14.10.14

Editorial BP284 (octobre 2014)

cover_bp284On n’y croit plus depuis longtemps

Finalement, après plus de dix ans de négociations acharnées, la Commission européenne a réussi à convaincre les chefs d’Etat d’Afrique de l’Ouest, en même temps que ceux d’Afrique australe, d’ouvrir leurs marchés aux exportations européennes en signant en juillet 2014 un traité de libre-échange. Les dénommés Accords de Partenariat Economiques (APE) sont, selon les dires de Bruxelles, spécialement conçus pour permettre à ces pays de s’intégrer dans le commerce mondial et pour les amener définitivement sur la voie du développement. L’accès au marché européen, stable et prévisible, attirerait des investissements étrangers et favoriserait une mise à niveau des industries africaines. En améliorant leur offre, ces industries seraient en mesure de gagner des parts de marché, amorçant une croissance économique soutenue.

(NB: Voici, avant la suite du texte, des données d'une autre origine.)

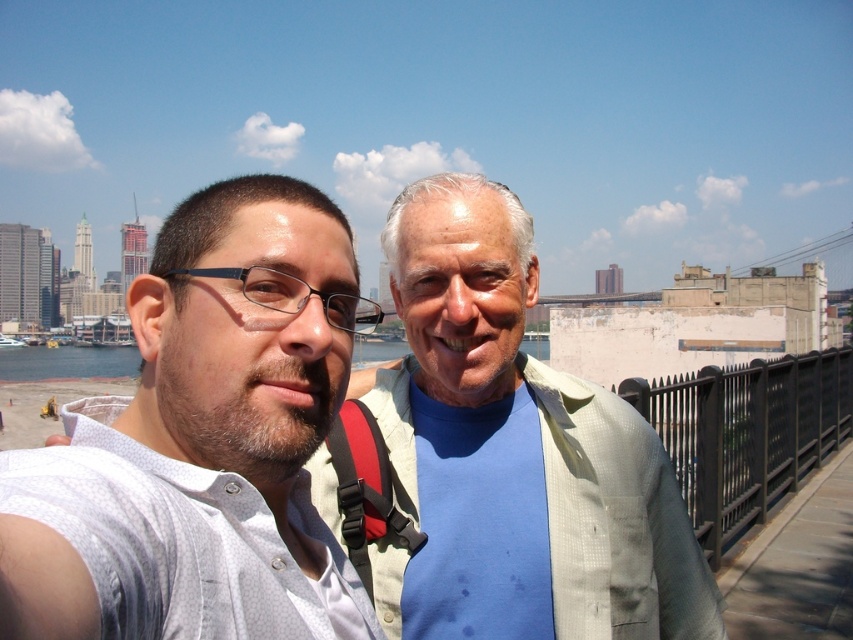 Is the position of white textured shirt at center less distant than that of light beige shirt at center?

Yes, it is in front of light beige shirt at center.

Can you confirm if white textured shirt at center is shorter than light beige shirt at center?

Yes.

Who is more distant from viewer, (332,307) or (409,268)?

Point (409,268)

The image size is (853, 640). What are the coordinates of `white textured shirt at center` in the screenshot? It's located at (206, 440).

Can you confirm if light beige shirt at center is shorter than clear blue water at center?

No, light beige shirt at center is not shorter than clear blue water at center.

Does point (323, 518) come farther from viewer compared to point (61, 356)?

No, (323, 518) is in front of (61, 356).

The height and width of the screenshot is (640, 853). In order to click on light beige shirt at center in this screenshot , I will do `click(514, 452)`.

Is point (184, 614) less distant than point (360, 352)?

Yes, point (184, 614) is closer to viewer.

This screenshot has height=640, width=853. What are the coordinates of `white textured shirt at center` in the screenshot? It's located at (206, 440). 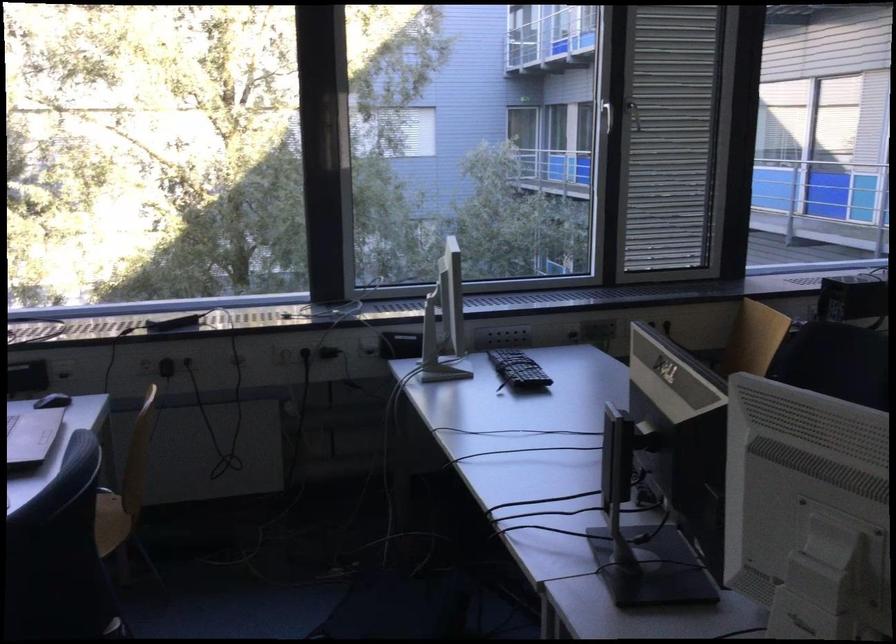 Image resolution: width=896 pixels, height=644 pixels. Identify the location of chair sitting surface. (109, 522). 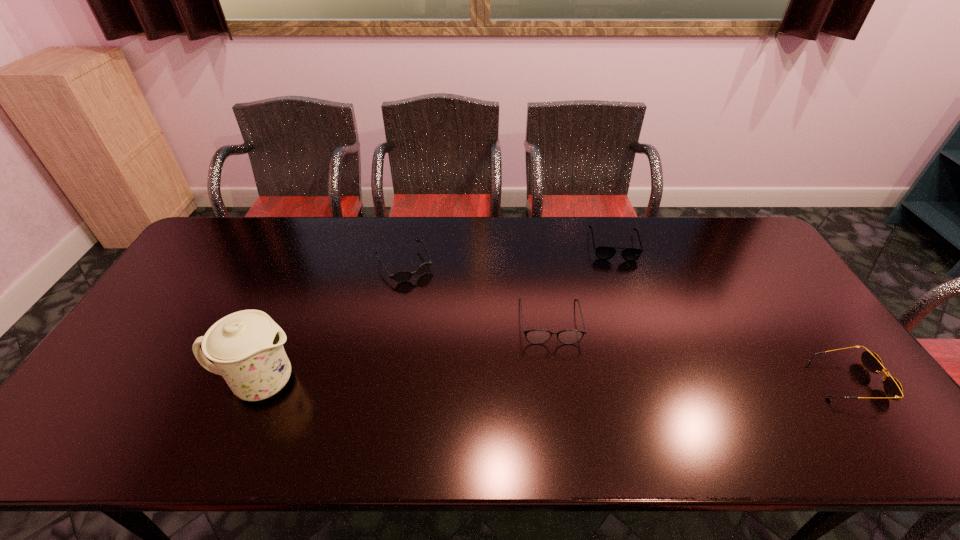 The image size is (960, 540). I want to click on spectacles situated at the far edge, so click(604, 253).

The width and height of the screenshot is (960, 540). I want to click on sunglasses that is positioned at the far edge, so click(402, 276).

Where is `chinaware present at the near edge`? This screenshot has height=540, width=960. chinaware present at the near edge is located at coordinates (246, 347).

Locate an element on the screen. The height and width of the screenshot is (540, 960). sunglasses at the near edge is located at coordinates (893, 389).

At what (x,y) coordinates should I click in order to perform the action: click on object present at the right edge. Please return your answer as a coordinate pair (x, y). Looking at the image, I should click on (893, 389).

The height and width of the screenshot is (540, 960). In order to click on object present at the near right corner in this screenshot , I will do `click(893, 389)`.

You are a GUI agent. You are given a task and a screenshot of the screen. Output one action in this format:
    pyautogui.click(x=<x>, y=<y>)
    Task: Click on the blank area at the far edge
    This screenshot has width=960, height=540.
    Given the screenshot: What is the action you would take?
    pyautogui.click(x=430, y=252)

Find the location of a particular element. The width and height of the screenshot is (960, 540). vacant space at the near edge of the desktop is located at coordinates (376, 412).

Find the location of a particular element. free location at the left edge of the desktop is located at coordinates (198, 299).

This screenshot has height=540, width=960. In the image, there is a desktop. Find the location of `free space at the right edge`. free space at the right edge is located at coordinates (759, 267). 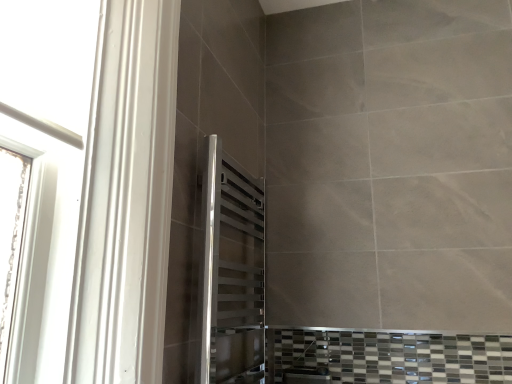 What is the approximate height of polished chrome towel rack at center?

polished chrome towel rack at center is 80.76 centimeters tall.

What do you see at coordinates (231, 272) in the screenshot? I see `polished chrome towel rack at center` at bounding box center [231, 272].

I want to click on polished chrome towel rack at center, so click(231, 272).

The height and width of the screenshot is (384, 512). Find the location of `polished chrome towel rack at center`. polished chrome towel rack at center is located at coordinates (231, 272). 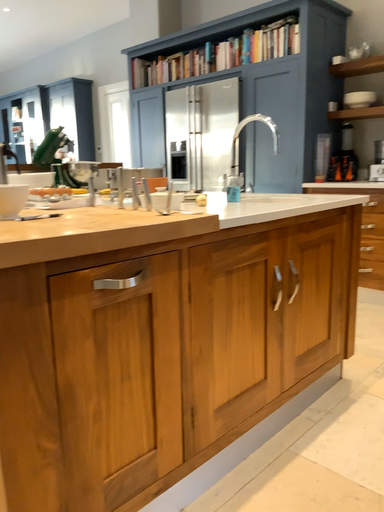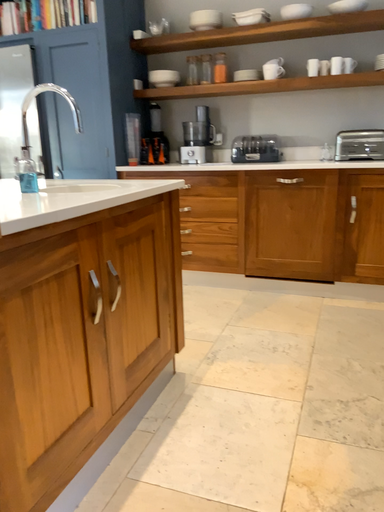 Question: How did the camera likely rotate when shooting the video?

Choices:
 (A) rotated left
 (B) rotated right

Answer: (B) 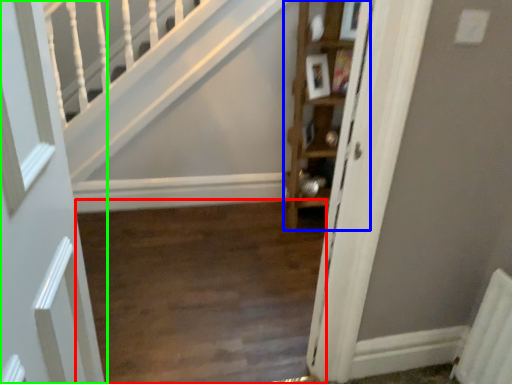 Question: Based on their relative distances, which object is nearer to corridor (highlighted by a red box)? Choose from cabinet (highlighted by a blue box) and door (highlighted by a green box).

Choices:
 (A) cabinet
 (B) door

Answer: (A) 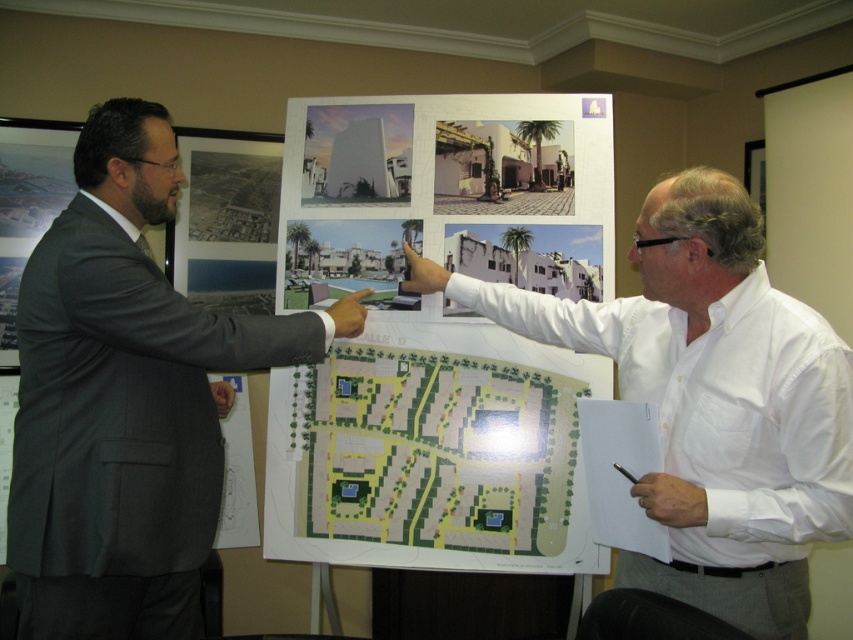 Based on the scene description, which object is wider, the dark gray suit at left or the green paper map at center?

The green paper map at center is wider than the dark gray suit at left.

You are standing in the office and want to reach the point on the architectural plan that is 5.51 feet away from you. Which direction should you move to get closer to point (219, 324)?

You should move forward towards the whiteboard since the point is 5.51 feet away from you, indicating it is located on the whiteboard in front of you. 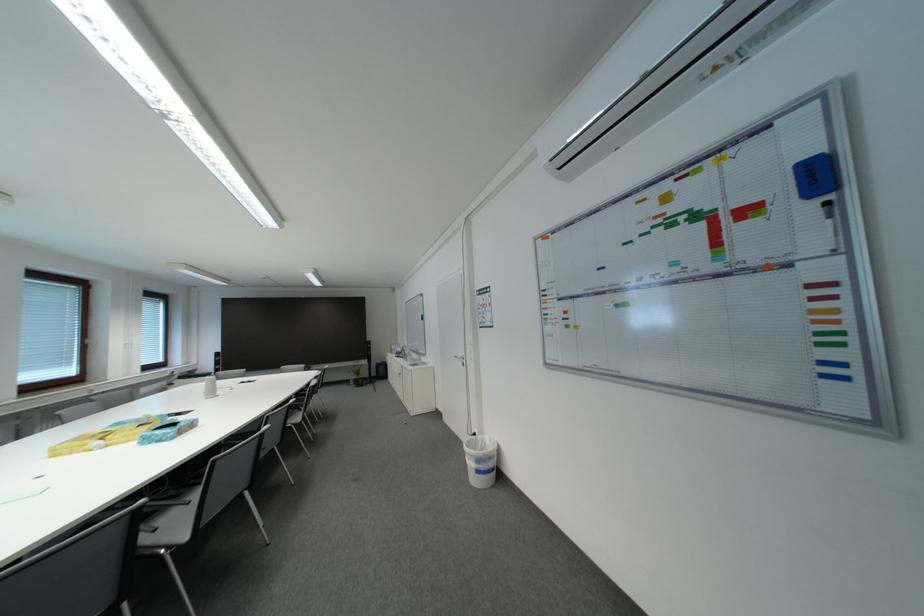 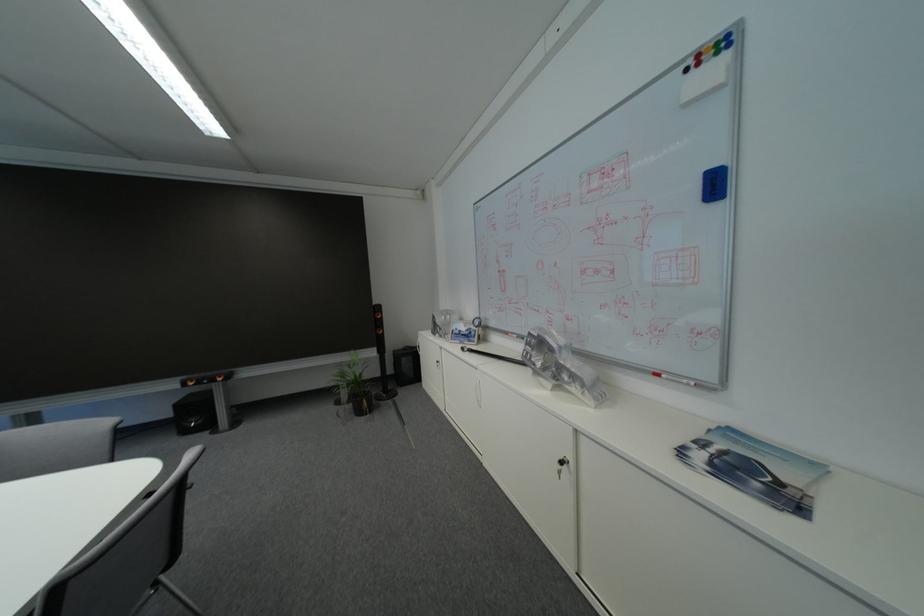 Find the pixel in the second image that matches the point at 375,365 in the first image.

(382, 355)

Mais cette argumentation, les organisations de la société civile n’y croient plus depuis longtemps. Des deux côtés de la Méditerranée, elles démasquent ces accords pour ce qu’ils sont réellement: des purs traités de libre-échange qui permettront surtout aux grosses entreprises européennes d’augmenter leurs profits. Pour savoir vers quel développement ces accords vont mener les pays africains, il n’y a qu’à se remémorer le bilan désastreux des vagues de libéralisation successives promus par l’Organisation Mondiale du Commerce (OMC), le Fonds Monétaire International (FMI) et la Banque Mondiale (BM). Au lieu de promouvoir la souveraineté alimentaire, ces politiques ont rendu les pays africains dépendants d’importations de nourriture et vulnérables au moindre choc extérieur. Au lieu d’augmenter les revenus des Etats, elles ont contribué à creuser les déficits commerciaux. Au lieu de favoriser l’industrialisation, elles ont consolidé le rôle des pays africains comme simples fournisseurs de matières premières, etc.

Les organisations de la société civile ne sont plus les seules à  exprimer leurs doutes sur le bien-fondé d’une libéralisation du commerce entre partenaires inégaux. Dans son dernier rapport sur le commerce mondial, la CNUCED en vient aux mêmes conclusions  : „[…] la participation aux réseaux internationaux de production expose les pays − en particulier ceux qui se trouvent au bas des chaînes de production − au risque de subir une détérioration de leurs termes de l’échange et n’a que peu d’effets d’entraînement et de répercussions technologiques au niveau local. De plus, les pays en développement qui sont à un stade précoce d’industrialisation risquent d’être enfermés dans des activités à faible valeur ajoutée à cause de la concurrence acharnée d’autres fournisseurs sur le coût du travail et parce que le contrôle étroit de la propriété intellectuelle par les entreprises chefs de file et le coût élevé de leurs stratégies de marque empêchent ces pays de s’élever dans la chaîne de valeur.“

La CNUCED ajoute dans ce même rapport que, pour mener des politiques en faveur d’un développement inclusif, il est primordial que les gouvernements  gardent leur marge d’action politique. Or, toujours d’après le rapport de la CNUCED, les traités commerciaux régionaux réduisent justement cette capacité de l’Etat à mener des stratégies économiques raisonnées. En d’autres termes, la CNUCED réfute le principal argument de vente  de la Commission européenne et recommande aux gouvernements des pays en développement de faire…  précisément l’inverse de ce que les pays de l’Afrique de l’Ouest se sont engagés en juillet à réaliser dans les 20 prochaines années.

Les organisations de la société civile en Afrique de l’Ouest en restent perplexes et totalement désabusés, comme en témoigne un entretien avec le dirigeant paysan Ibrahim Coulibaly dans ce numéro du Brennpunkt. Dans leur impuissance, elles s’en remettent maintenant au Parlement européen, seule instance qui, à leurs yeux, peut encore empêcher les Accords de Partenariat Economique.

Marc Keup

(1) Conférence des Nations Unies sur le commerce et le développement (CNUCED): Rapport sur le commerce et le développement, 2014 (aperçu général).